The Most Important Commandment to Keep
February 5, 2017
Chances are, you will not be familiar with the names Carl Chaffers, Dan Ferrell, Kent Payne, Jeff Seeman, Doug Rosenbaum, Todd Prukop and Tyrol Prioleau. If you don’t recognize any of those seven names, don’t feel bad, I would not have known them either. Those men, are the seven individuals who will officiate the Super Bowl tonight between the New England Patriots and the Atlanta Falcons.
Between the seven of them, they have 93 years of officiating experience in the NFL. In fact, to even be considered as an official for the big game, you must have at least 5 years of league experience and be ranked in the top tier of officials at your particular position.
This is an amazing accomplishment considering the fact that NFL officials have their weekly game field analyzed just as do the players. And, they must also pass weekly tests on a rulebook that is over 80 pages in length.
Yet, they are essential to the game. After all, for the game to be played well tonight and for things to go off without a hitch, the rules must be followed. In turn, these seven men have been selected because they are the best of the best at both knowing the rules and when it comes to enforcing them.
When it comes to our faith, we act sometimes like God’s rulebook is about as complex and just as difficult to get our minds around as the one used in the NFL. Further, sometimes we buy into the idea or suggest to others that we too need 93 years of experience in order to really understand how to properly execute God’s plans for our life.
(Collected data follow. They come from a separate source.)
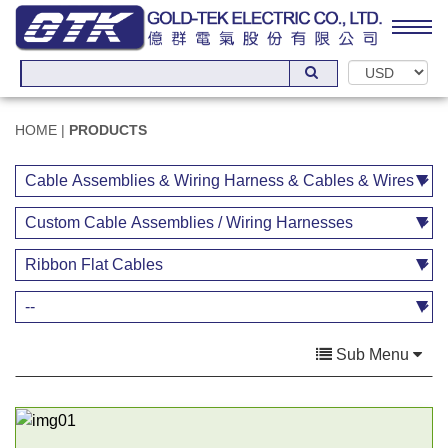
HOME
|
PRODUCTS
Sub Menu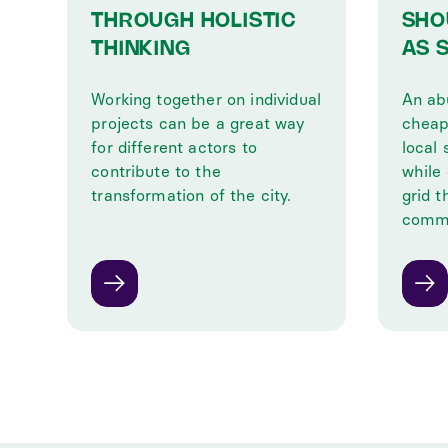
THROUGH HOLISTIC
SHO
THINKING
AS 
Working together on individual
An ab
projects can be a great way
cheap
for different actors to
local 
contribute to the
while
transformation of the city.
grid 
commu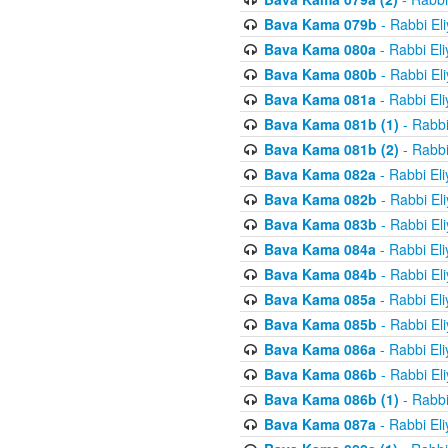
Bava Kama 079b
- Rabbi El
Bava Kama 080a
- Rabbi El
Bava Kama 080b
- Rabbi El
Bava Kama 081a
- Rabbi El
Bava Kama 081b (1)
- Rabbi
Bava Kama 081b (2)
- Rabbi
Bava Kama 082a
- Rabbi El
Bava Kama 082b
- Rabbi El
Bava Kama 083b
- Rabbi El
Bava Kama 084a
- Rabbi El
Bava Kama 084b
- Rabbi El
Bava Kama 085a
- Rabbi El
Bava Kama 085b
- Rabbi El
Bava Kama 086a
- Rabbi El
Bava Kama 086b
- Rabbi El
Bava Kama 086b (1)
- Rabbi
Bava Kama 087a
- Rabbi El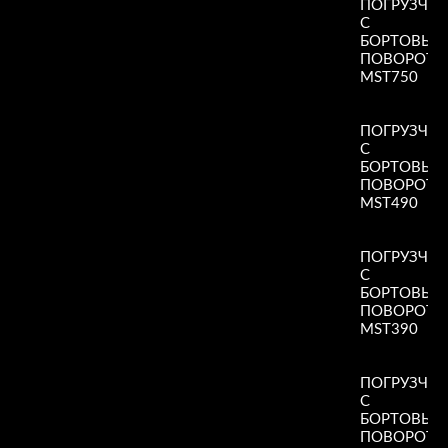
ПОГРУЗЧИ
С
БОРТОВЫ
ПОВОРОТ
MST750
Read More
»
ПОГРУЗЧИ
С
БОРТОВЫ
ПОВОРОТ
MST490
Read More
»
ПОГРУЗЧИ
С
БОРТОВЫ
ПОВОРОТ
MST390
Read More
»
ПОГРУЗЧИ
С
БОРТОВЫ
ПОВОРОТ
Without question, following God and God’s rules isn’t always simple. And, it is true that we must read carefully and study faithfully in order to live in light of God’s laws. Yet, at several points in scripture, the Bible boils down all of the laws of faith to basic simple principles that can easily be understood, followed and thus become essential to our attempts to be exactly who and what God wants us to be.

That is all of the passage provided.